In that connection, we have reviewed originals or copies identified to our satisfaction of the following documents:
(a) The Shelf Registration Statement;
(b) The Base Prospectus;
(c) The Prospectus Supplement;
(d) The Amended and Restated Certificate of Incorporation and the Amended and Restated Bylaws of the Company;
(e) The Underwriting Agreement between the Company and Barclays Capital Inc., dated October 1, 2009 (the “Agreement”); and
(f) Originals or copies of such other corporate records of the Company, certificates of public officials and of officers of the Company, and agreements and other documents as we have deemed necessary as a basis for the opinions expressed below.

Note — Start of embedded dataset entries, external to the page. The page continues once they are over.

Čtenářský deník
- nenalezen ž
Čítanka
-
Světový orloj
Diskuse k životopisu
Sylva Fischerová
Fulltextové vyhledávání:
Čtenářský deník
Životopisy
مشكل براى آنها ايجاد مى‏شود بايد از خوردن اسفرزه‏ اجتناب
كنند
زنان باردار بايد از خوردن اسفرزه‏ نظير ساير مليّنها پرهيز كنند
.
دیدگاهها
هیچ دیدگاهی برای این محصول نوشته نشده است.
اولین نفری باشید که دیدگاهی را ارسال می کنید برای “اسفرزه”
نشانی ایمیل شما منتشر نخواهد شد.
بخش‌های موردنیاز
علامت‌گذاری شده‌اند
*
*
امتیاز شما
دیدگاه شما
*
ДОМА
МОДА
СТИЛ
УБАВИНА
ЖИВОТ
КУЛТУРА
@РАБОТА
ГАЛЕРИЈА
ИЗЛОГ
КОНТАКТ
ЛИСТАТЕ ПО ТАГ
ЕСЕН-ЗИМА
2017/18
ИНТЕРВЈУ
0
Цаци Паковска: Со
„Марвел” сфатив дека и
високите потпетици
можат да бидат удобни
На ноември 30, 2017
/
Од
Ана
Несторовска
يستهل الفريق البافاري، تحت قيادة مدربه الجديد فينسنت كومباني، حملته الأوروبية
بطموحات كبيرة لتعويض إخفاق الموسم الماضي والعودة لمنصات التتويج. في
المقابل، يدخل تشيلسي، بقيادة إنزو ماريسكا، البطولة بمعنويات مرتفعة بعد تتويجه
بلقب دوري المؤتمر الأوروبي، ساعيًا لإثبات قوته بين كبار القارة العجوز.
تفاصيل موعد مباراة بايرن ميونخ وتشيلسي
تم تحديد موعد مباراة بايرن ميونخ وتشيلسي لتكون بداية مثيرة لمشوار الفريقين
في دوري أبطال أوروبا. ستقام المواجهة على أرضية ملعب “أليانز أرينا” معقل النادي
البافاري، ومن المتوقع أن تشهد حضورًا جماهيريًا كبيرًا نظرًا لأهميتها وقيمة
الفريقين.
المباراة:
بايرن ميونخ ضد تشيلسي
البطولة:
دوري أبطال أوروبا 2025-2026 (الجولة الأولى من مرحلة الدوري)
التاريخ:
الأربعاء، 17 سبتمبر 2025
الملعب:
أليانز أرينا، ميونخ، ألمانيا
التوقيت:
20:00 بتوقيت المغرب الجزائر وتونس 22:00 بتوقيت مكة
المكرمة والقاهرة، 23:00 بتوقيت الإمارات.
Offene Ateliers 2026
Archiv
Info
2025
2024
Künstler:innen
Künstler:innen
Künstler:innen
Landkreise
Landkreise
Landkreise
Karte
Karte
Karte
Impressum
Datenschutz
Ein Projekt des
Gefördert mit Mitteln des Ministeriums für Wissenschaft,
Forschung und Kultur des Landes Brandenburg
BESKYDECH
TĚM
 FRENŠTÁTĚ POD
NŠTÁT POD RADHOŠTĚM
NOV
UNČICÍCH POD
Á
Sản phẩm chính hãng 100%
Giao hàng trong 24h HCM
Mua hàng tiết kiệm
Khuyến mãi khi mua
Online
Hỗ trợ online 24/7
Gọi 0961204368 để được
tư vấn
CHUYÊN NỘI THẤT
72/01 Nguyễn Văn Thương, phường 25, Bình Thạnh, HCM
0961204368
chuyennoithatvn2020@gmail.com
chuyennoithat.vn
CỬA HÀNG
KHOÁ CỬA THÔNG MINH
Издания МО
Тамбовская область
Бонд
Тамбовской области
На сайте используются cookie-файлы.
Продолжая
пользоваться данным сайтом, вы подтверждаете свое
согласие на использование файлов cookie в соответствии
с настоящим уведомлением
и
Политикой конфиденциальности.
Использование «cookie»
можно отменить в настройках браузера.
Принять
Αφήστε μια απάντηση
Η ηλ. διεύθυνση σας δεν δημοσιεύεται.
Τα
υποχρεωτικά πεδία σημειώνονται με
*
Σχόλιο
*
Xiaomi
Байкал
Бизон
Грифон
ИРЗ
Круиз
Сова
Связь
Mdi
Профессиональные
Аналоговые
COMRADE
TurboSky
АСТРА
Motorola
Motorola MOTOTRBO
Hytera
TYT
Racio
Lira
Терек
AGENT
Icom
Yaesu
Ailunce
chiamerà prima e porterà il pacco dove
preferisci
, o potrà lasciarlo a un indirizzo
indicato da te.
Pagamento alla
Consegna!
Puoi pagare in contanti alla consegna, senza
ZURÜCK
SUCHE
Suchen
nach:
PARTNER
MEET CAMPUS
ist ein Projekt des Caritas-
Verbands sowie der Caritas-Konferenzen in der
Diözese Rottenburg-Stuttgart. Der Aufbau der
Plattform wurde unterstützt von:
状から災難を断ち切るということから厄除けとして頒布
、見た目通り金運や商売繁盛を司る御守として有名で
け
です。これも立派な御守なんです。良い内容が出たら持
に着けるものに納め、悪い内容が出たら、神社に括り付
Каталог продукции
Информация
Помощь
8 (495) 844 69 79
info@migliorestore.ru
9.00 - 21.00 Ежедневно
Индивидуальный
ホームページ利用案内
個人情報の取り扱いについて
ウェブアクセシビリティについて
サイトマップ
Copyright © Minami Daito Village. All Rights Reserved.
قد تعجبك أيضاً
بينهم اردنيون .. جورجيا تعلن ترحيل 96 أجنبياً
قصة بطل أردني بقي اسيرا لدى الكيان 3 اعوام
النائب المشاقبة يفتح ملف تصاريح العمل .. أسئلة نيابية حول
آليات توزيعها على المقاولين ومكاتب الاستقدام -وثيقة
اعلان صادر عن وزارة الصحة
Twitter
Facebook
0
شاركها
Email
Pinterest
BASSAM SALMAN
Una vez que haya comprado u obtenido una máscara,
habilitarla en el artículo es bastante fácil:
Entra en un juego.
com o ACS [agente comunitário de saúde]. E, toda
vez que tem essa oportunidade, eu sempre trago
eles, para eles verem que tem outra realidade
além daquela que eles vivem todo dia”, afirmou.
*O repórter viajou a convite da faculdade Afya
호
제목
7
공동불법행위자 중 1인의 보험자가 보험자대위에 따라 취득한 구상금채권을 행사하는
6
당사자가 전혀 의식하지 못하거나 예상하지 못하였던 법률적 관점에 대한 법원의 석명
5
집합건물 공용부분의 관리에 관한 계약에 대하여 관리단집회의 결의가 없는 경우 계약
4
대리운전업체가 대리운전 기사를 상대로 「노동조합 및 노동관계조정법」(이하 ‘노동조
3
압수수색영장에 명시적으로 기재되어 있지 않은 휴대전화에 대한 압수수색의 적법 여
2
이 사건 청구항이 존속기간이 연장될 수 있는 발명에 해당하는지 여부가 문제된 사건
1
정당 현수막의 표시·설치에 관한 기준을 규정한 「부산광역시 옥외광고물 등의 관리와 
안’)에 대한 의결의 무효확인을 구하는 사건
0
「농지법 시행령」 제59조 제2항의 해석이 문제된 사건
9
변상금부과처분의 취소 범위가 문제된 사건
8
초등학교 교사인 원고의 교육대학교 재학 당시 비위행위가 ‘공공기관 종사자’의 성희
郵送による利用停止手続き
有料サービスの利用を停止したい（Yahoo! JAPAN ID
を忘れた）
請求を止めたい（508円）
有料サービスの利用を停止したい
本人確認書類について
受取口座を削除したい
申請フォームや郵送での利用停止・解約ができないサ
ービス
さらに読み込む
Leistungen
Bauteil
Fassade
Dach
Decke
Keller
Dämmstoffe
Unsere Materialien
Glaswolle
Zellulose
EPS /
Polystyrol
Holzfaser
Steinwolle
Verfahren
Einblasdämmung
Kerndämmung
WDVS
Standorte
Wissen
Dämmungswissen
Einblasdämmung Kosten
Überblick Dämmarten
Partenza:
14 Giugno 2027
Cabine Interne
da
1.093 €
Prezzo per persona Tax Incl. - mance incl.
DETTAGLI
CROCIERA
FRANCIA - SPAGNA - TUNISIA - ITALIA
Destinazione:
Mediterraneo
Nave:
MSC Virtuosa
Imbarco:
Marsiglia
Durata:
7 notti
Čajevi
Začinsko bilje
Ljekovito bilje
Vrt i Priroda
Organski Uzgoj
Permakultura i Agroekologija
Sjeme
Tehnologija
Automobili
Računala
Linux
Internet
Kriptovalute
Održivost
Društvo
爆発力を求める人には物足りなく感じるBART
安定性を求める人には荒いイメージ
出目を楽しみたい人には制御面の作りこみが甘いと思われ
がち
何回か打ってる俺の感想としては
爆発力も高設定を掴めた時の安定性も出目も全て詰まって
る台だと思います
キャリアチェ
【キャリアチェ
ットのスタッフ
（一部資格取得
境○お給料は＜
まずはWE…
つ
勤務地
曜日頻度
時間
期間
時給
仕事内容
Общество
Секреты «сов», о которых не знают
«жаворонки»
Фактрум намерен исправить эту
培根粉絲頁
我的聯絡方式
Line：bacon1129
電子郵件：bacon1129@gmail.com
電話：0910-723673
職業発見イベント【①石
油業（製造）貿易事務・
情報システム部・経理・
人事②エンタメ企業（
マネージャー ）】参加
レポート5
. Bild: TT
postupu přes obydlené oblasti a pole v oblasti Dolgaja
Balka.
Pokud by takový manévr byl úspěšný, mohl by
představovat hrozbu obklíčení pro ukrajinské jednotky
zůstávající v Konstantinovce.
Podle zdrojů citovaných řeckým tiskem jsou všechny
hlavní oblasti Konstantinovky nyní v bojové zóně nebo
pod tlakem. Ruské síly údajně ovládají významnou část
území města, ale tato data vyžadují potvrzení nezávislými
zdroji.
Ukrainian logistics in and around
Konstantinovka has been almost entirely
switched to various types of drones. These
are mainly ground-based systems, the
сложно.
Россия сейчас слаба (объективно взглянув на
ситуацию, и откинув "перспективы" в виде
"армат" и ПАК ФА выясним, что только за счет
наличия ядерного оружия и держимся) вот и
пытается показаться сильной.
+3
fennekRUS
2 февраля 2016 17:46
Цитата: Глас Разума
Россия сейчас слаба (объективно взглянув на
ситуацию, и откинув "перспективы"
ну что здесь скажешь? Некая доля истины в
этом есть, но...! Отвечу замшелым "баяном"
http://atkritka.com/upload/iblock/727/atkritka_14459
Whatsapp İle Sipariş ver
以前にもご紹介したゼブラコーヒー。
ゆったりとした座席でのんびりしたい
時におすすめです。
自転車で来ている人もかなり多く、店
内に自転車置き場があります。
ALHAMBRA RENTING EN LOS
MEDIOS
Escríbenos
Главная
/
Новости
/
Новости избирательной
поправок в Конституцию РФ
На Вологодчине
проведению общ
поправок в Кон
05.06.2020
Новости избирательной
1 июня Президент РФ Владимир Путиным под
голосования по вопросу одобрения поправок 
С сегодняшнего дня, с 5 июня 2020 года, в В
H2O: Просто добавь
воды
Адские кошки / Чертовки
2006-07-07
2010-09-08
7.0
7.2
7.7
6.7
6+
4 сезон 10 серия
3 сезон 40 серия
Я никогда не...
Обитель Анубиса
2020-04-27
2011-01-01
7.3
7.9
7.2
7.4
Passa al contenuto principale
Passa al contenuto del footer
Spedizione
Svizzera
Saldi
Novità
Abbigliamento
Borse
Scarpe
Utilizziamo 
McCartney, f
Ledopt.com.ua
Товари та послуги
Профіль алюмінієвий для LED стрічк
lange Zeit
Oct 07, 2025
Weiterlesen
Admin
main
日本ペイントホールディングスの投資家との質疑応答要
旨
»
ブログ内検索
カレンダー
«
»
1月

In rendering our opinion set forth herein, we have assumed, without independent investigation:
(a) The genuineness of all signatures;
(b) The authenticity of the originals of the documents submitted to us;
(c) The conformity to authentic originals of any documents submitted to us as copies; and
(d) As to matters of fact, the truthfulness of the representations made in certificates of public officials and officers of the Company.
Our opinion set forth below is limited to the General Corporate Law of the State of Delaware as in effect as of the date of this letter, including the statutory provisions, all applicable provisions of the Delaware constitution, and reported judicial decisions interpreting those laws.
Based on the foregoing and upon such other investigation as we have deemed necessary and subject to the qualifications set forth herein, we are of the opinion that the Shares have been duly authorized and, when issued and sold in the manner and under the terms described in the Shelf Registration Statement, Base Prospectus, Prospectus Supplement, and Agreement, will be validly issued, fully paid and nonassessable.
This opinion letter speaks only as of the date hereof. We expressly disclaim any responsibility to advise you of any development or circumstance of any kind, including any change of law or fact that may occur after the date of this opinion letter that might affect the opinion expressed herein.
We understand that this opinion is to be used in connection with the Shelf Registration Statement. We hereby consent to the filing of this opinion letter as Exhibit 5.1 to the Company’s Current Report on Form 8-K filed as of the date hereof and to the reference to this firm under the caption “Legal Matters” in the Prospectus Supplement. In giving this consent, we do not hereby admit that we are in the category of persons whose consent is required under Section 7 of the Securities Act or the rules and regulations of the Commission promulgated thereunder.